**WHAT TO DO:**
Find the line with "finaleverhalen. Tussen de" in the entries below, then reproduce it and every line after it down to and including the line with "verboden app", exactly.

[Source records]
####################
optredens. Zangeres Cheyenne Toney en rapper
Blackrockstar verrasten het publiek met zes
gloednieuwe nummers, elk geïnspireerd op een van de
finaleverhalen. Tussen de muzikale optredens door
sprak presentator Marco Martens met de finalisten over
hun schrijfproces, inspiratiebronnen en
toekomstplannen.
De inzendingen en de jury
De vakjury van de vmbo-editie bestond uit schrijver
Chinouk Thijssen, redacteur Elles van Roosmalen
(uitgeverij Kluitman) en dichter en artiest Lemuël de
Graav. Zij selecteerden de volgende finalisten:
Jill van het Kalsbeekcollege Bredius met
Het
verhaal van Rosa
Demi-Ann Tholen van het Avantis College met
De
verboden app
####################
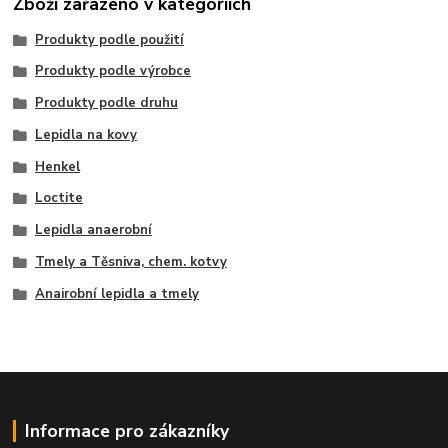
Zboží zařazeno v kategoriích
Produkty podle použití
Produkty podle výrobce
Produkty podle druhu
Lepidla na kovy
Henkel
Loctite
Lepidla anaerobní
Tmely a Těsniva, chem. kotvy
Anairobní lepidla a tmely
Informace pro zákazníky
####################
**FINISHED EXERCISE:**
finaleverhalen. Tussen de muzikale optredens door
sprak presentator Marco Martens met de finalisten over
hun schrijfproces, inspiratiebronnen en
toekomstplannen.
De inzendingen en de jury
De vakjury van de vmbo-editie bestond uit schrijver
Chinouk Thijssen, redacteur Elles van Roosmalen
(uitgeverij Kluitman) en dichter en artiest Lemuël de
Graav. Zij selecteerden de volgende finalisten:
Jill van het Kalsbeekcollege Bredius met
Het
verhaal van Rosa
Demi-Ann Tholen van het Avantis College met
De
verboden app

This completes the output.